Healthcare’s Crystal Ball – Predictions for 2013
By Terry Edwards

1-30-2013 5-29-45 PM

As many have noted, there’s been more innovation in the past five years than in the last 50. But it’s onward and upward, and I spent quite a bit of time over the holidays thinking about what 2013 will look like. With Obamacare here to stay, healthcare executives certainly have more clarity into what their future will look like than they did for most of 2012. Investments in IT and communications are going to continue at a steady pace and likely even increase. But here a few of the biggest shifts that will take hold in the year ahead:

EMRs will be upstaged/usurped by population health management tools. In 2012, the industry finally came to a consensus that EMRs are simply data repositories, and also remembered that they were originally created so that hospitals could capture information to send a bill – and really nothing more. As we move toward business models based on maintaining the health of populations, EMRs will become an afterthought, while population health management, predictive analytics, and actuarial capabilities take center stage. Health systems are going to be focused on putting the technologies, people, and processes in place around the EMR that will enable true population management by 2014.

Clinical integration will take hold. Call me an optimist, but 2013 is going to be (finally!) the year of the integration. Hospitals will continue to reduce the number of systems they manage by making sure the ones they do keep can easily share data. Mobility is going to be key to pushing vendors to collaborate, because it’s going to be more and more critical that clinicians receive patient data on smartphones and other mobile devices, both within and outside the walls of the hospital.

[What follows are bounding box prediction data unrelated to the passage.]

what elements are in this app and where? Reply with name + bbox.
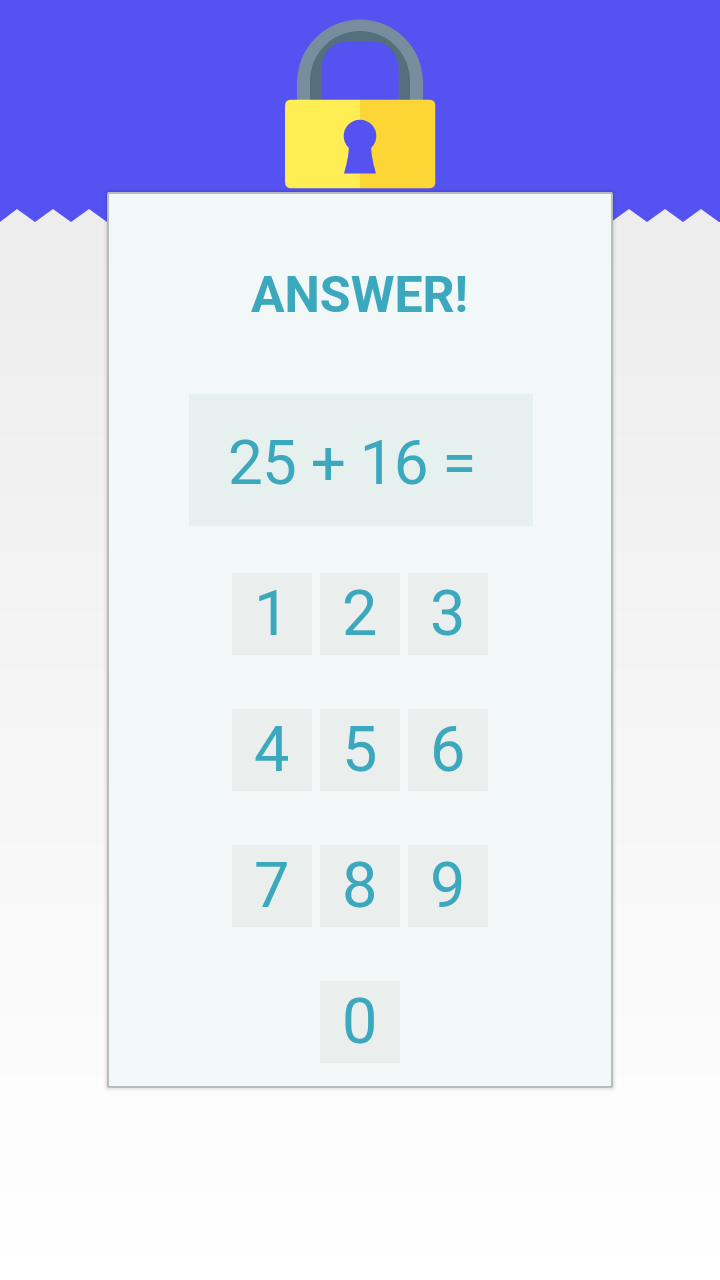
button[interactable]: 1 xyxy=(232,573,312,655)
staticText: 9 xyxy=(430,849,466,923)
staticText: 6 xyxy=(430,713,466,787)
button[interactable]: 2 xyxy=(320,573,400,655)
other: Locked xyxy=(0,0,720,200)
button[interactable]: 6 xyxy=(408,709,488,791)
button[interactable]: 0 xyxy=(320,981,400,1063)
staticText: 0 xyxy=(342,985,378,1059)
button[interactable]: 9 xyxy=(408,845,488,927)
staticText: 3 xyxy=(430,577,466,651)
staticText: 5 xyxy=(342,713,378,787)
staticText: 8 xyxy=(342,849,378,923)
staticText: ANSWER! xyxy=(251,266,469,325)
button[interactable]: 3 xyxy=(408,573,488,655)
button[interactable]: 8 xyxy=(320,845,400,927)
staticText: 2 xyxy=(342,577,378,651)
button[interactable]: 5 xyxy=(320,709,400,791)
button[interactable]: 7 xyxy=(232,845,312,927)
staticText: 4 xyxy=(254,713,290,787)
staticText: 1 xyxy=(254,577,290,651)
button[interactable]: 4 xyxy=(232,709,312,791)
staticText: 7 xyxy=(254,849,290,923)
staticText: 25 + 16 = xyxy=(228,426,476,499)
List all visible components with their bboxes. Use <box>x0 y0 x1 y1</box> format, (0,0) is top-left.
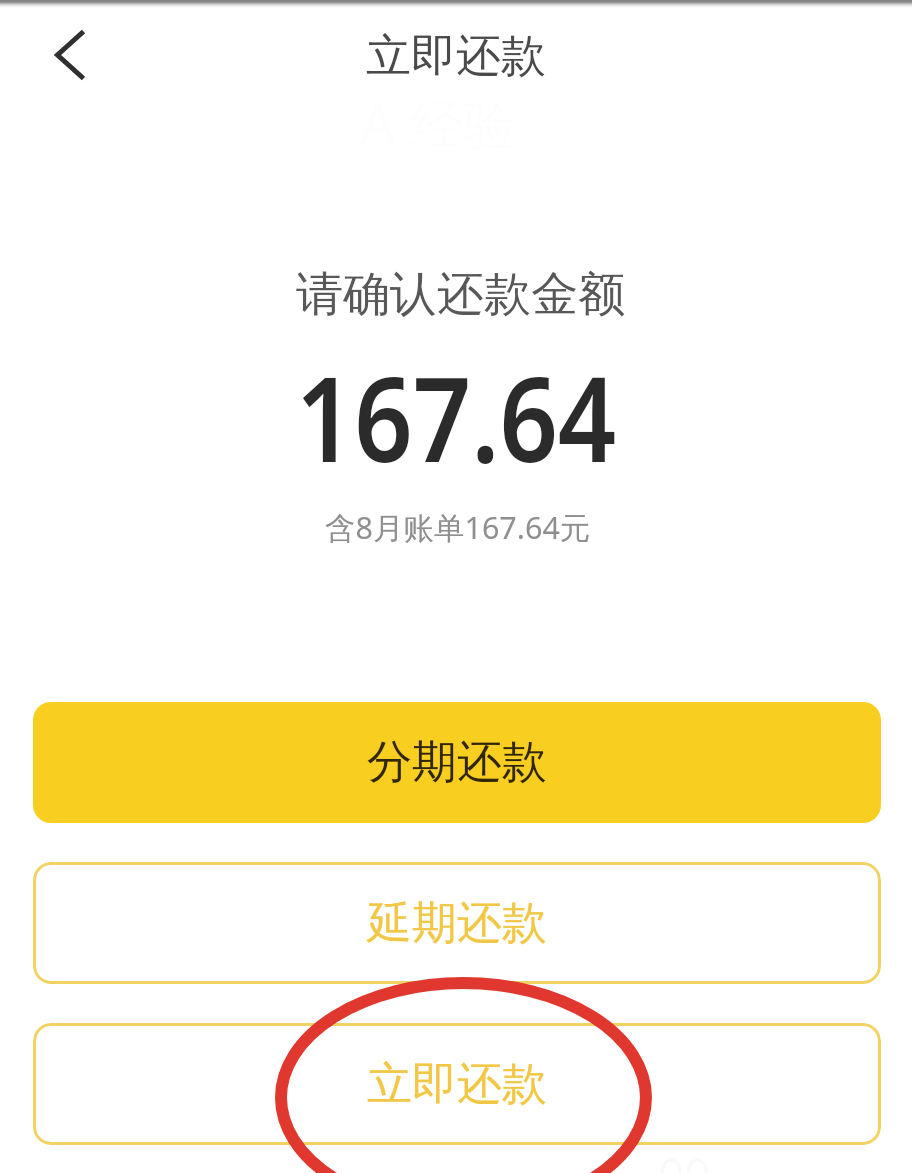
staticText: 分期还款 <box>367 734 547 791</box>
staticText: 167.64 <box>296 336 617 497</box>
staticText: 00 <box>658 1143 711 1173</box>
button[interactable]: Back <box>33 18 107 92</box>
staticText: 立即还款 <box>367 1056 547 1113</box>
button[interactable]: 立即还款 <box>33 1023 881 1145</box>
staticText: 请确认还款金额 <box>296 265 625 324</box>
staticText: 含8月账单167.64元 <box>325 506 591 548</box>
button[interactable]: 分期还款 <box>33 702 881 823</box>
staticText: 立即还款 <box>366 28 546 85</box>
staticText: 延期还款 <box>367 895 547 952</box>
button[interactable]: 延期还款 <box>33 862 881 984</box>
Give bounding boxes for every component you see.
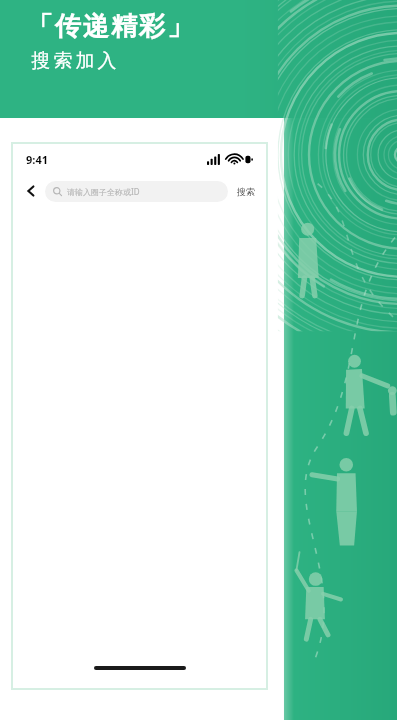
staticText: 请输入圈子全称或ID [67,186,140,197]
staticText: 「传递精彩」 [26,10,194,43]
button[interactable]: 返回 [20,180,42,202]
button[interactable]: 请输入圈子全称或ID [45,181,228,202]
staticText: 9:41 [26,152,48,167]
button[interactable]: 搜索 [235,180,257,202]
staticText: 搜索 [237,186,255,197]
staticText: 搜索加入 [30,49,118,73]
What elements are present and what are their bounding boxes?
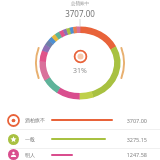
staticText: 酒柏旗不 bbox=[25, 117, 45, 123]
button[interactable]: 酒柏旗不 bbox=[0, 111, 160, 129]
other: Spending breakdown chart bbox=[32, 19, 128, 107]
staticText: 总销账中 bbox=[71, 1, 89, 7]
staticText: 1247.58 bbox=[126, 151, 147, 158]
staticText: 一般 bbox=[25, 136, 35, 142]
staticText: 3275.15 bbox=[126, 136, 147, 143]
staticText: 31% bbox=[73, 66, 87, 76]
staticText: 3707.00 bbox=[65, 8, 95, 19]
button[interactable]: 明人 bbox=[0, 149, 160, 160]
staticText: 明人 bbox=[25, 152, 35, 158]
button[interactable]: 一般 bbox=[0, 130, 160, 148]
staticText: 3707.00 bbox=[126, 117, 147, 124]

Population health will push healthcare into the cloud. I see a huge opportunity in new applications moving to the cloud – specifically those that facilitate the freer flow of information that’s going to be required under a population health model. An ideal example: there’s a device or application that allows me to manage my weight, and I’m a patient with a chronic condition. I weigh myself every day or take my blood sugar, and that information goes from my smartphone to a database in the cloud, then accessed by my care manager. Or maybe there’s an alert that goes off if there’s a change of a certain percent over a set period of time. That’s an ideal cloud-based healthcare application, and we’ll see more of those move to the cloud in 2013.

Patients will be financially incented and will vote with their pocketbooks. To be blunt, patient accountability is an area where Obamacare really whiffed. Under the ACA, everybody is responsible except for the patient. But in the year ahead, the market will introduce more ways to incent and motivate patients, with financial pressures and rewards related to their health. We’ve already started to see new health plan designs where smokers pay more, putting a price tag on making better lifestyle choices. For those who are already more involved in their care, we’ll see them opt out of private or government-run insurance programs and gravitate toward concierge-type services. They’re also going to drive demand for better access to care, as they pay for faster, easier access to “retail” health care in CVS MinuteClinics, etc. – especially as primary care physicians continue to be spread thin.

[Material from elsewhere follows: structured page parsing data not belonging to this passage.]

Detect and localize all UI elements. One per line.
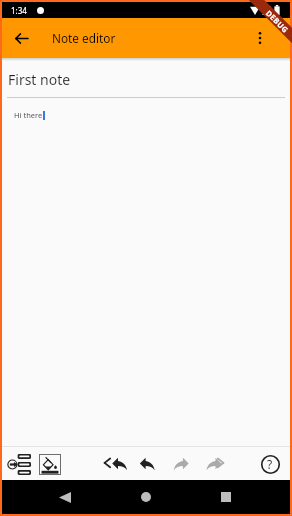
button[interactable]: Undo — [130, 450, 158, 478]
button[interactable]: Redo — [164, 450, 192, 478]
button[interactable]: Back — [51, 483, 79, 511]
staticText: First note — [8, 70, 71, 89]
staticText: DEBUG — [264, 8, 291, 35]
button[interactable]: Help — [256, 450, 284, 478]
button[interactable]: Fill color — [36, 450, 64, 478]
staticText: 1:34 — [11, 5, 27, 16]
button[interactable]: Insert — [5, 450, 33, 478]
staticText: Note editor — [52, 30, 116, 46]
button[interactable]: Recents — [212, 483, 240, 511]
button[interactable]: Redo all — [200, 450, 228, 478]
button[interactable]: Undo all — [100, 450, 128, 478]
staticText: ? — [267, 456, 273, 472]
staticText: Hi there — [14, 110, 43, 120]
button[interactable]: Back — [8, 25, 34, 51]
button[interactable]: More options — [248, 26, 272, 50]
button[interactable]: Home — [132, 483, 160, 511]
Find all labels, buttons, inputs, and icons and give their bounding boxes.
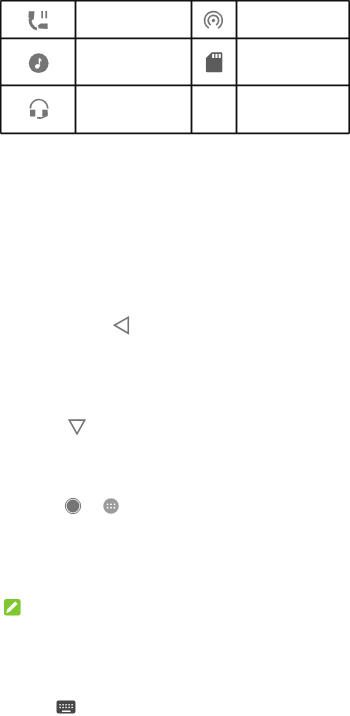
button[interactable]: Back (109, 313, 133, 337)
button[interactable]: Call on hold (1, 1, 76, 39)
button[interactable]: Home (61, 494, 85, 518)
button[interactable]: SD card (191, 38, 236, 85)
button[interactable]: Collapse (65, 415, 89, 439)
button[interactable]: All apps (99, 494, 123, 518)
button[interactable]: Edit (4, 599, 21, 616)
button[interactable]: Wi-Fi tethering (191, 1, 236, 39)
button[interactable]: Headset (1, 85, 76, 133)
button[interactable]: Music (1, 38, 76, 85)
button[interactable]: Keyboard (54, 695, 78, 716)
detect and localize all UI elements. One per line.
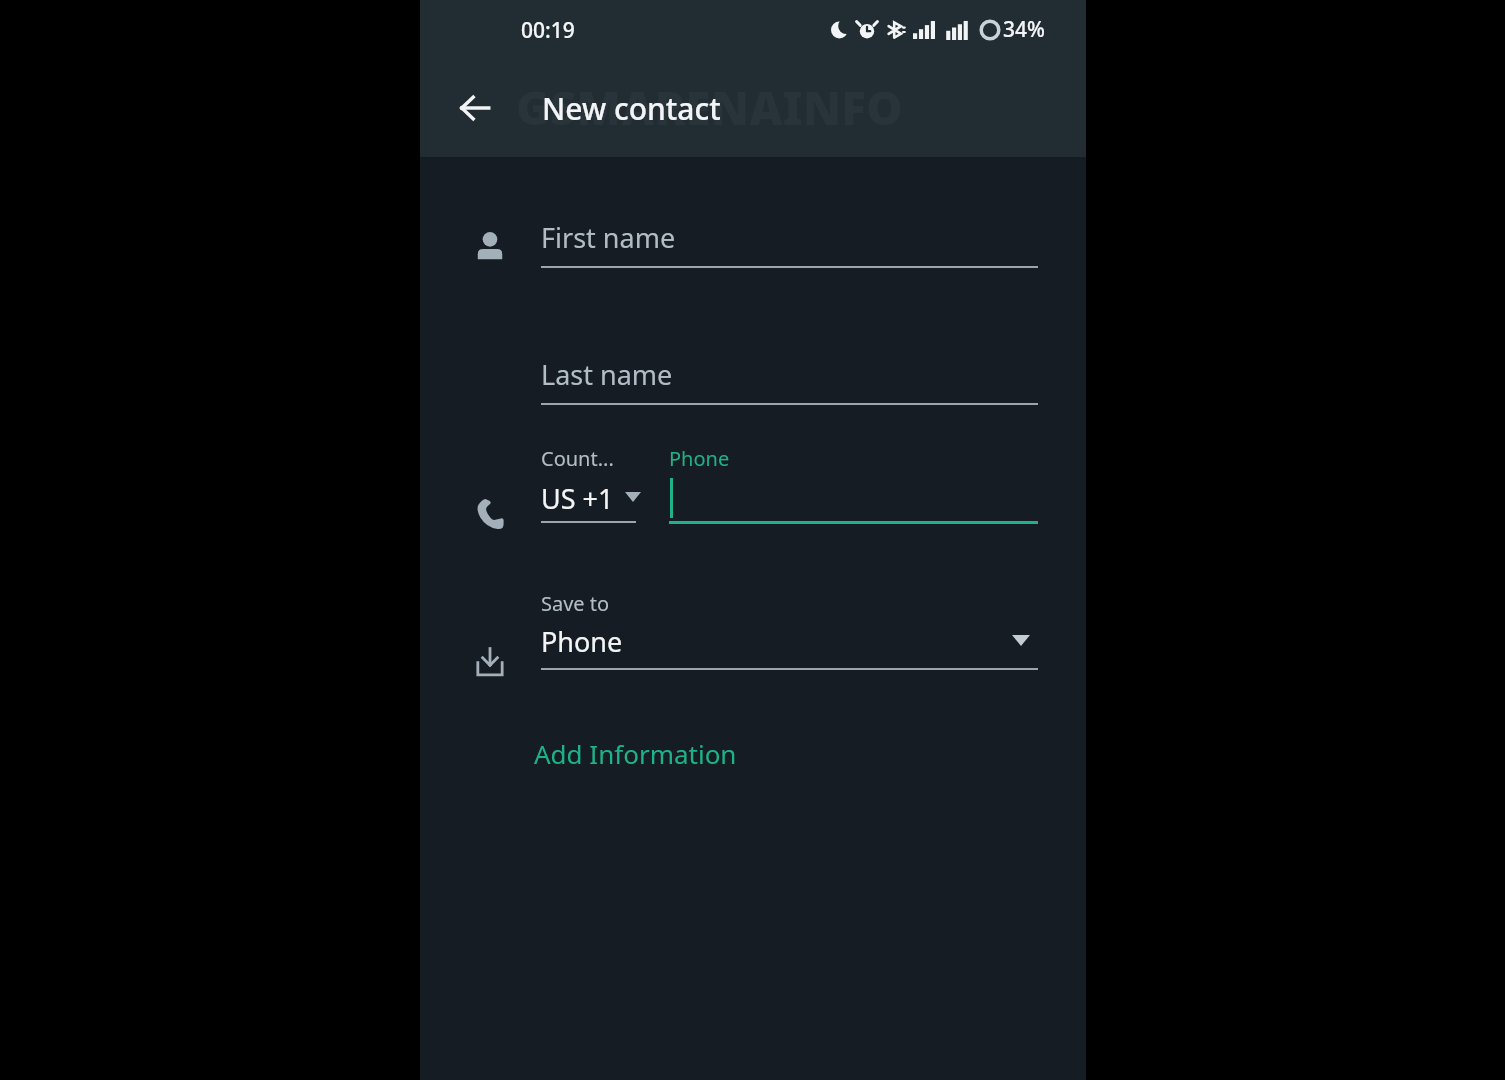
button[interactable]: Add Information [520, 727, 751, 779]
button[interactable]: Last name [541, 356, 1038, 415]
staticText: Phone [541, 623, 623, 660]
staticText: Count... [541, 445, 614, 472]
staticText: Save to [541, 590, 610, 617]
staticText: Phone [669, 445, 730, 472]
staticText: New contact [542, 88, 721, 129]
staticText: Add Information [534, 736, 737, 771]
button[interactable]: Phone [669, 445, 1038, 525]
button[interactable]: Count... [541, 445, 651, 525]
staticText: GSMARENAINFO [516, 76, 903, 139]
button[interactable]: Back [445, 78, 505, 138]
button[interactable]: First name [541, 219, 1038, 278]
button[interactable]: Save to [541, 590, 1038, 680]
staticText: First name [541, 219, 676, 256]
staticText: US +1 [541, 480, 614, 517]
staticText: 34% [1003, 15, 1045, 44]
staticText: 00:19 [521, 16, 575, 45]
staticText: Last name [541, 356, 673, 393]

Health systems crack the (scarily complex) code on clinician-to-clinician communication. I’m always fascinated by the different methods hospitals and health systems have in place to get information from one clinician to another. I’ve seen everything from NASA-level flow charts to third-party call centers to systems that seem like a step away from carrier pigeons. Effective clinician-to-clinician communication is essential to nearly every initiative a hospital has on its plate these days – meeting new regulations, driving new quality initiatives, moving to new models of care, etc. – but it has often been an afterthought, or as I’ve seen all too often, completely overlooked.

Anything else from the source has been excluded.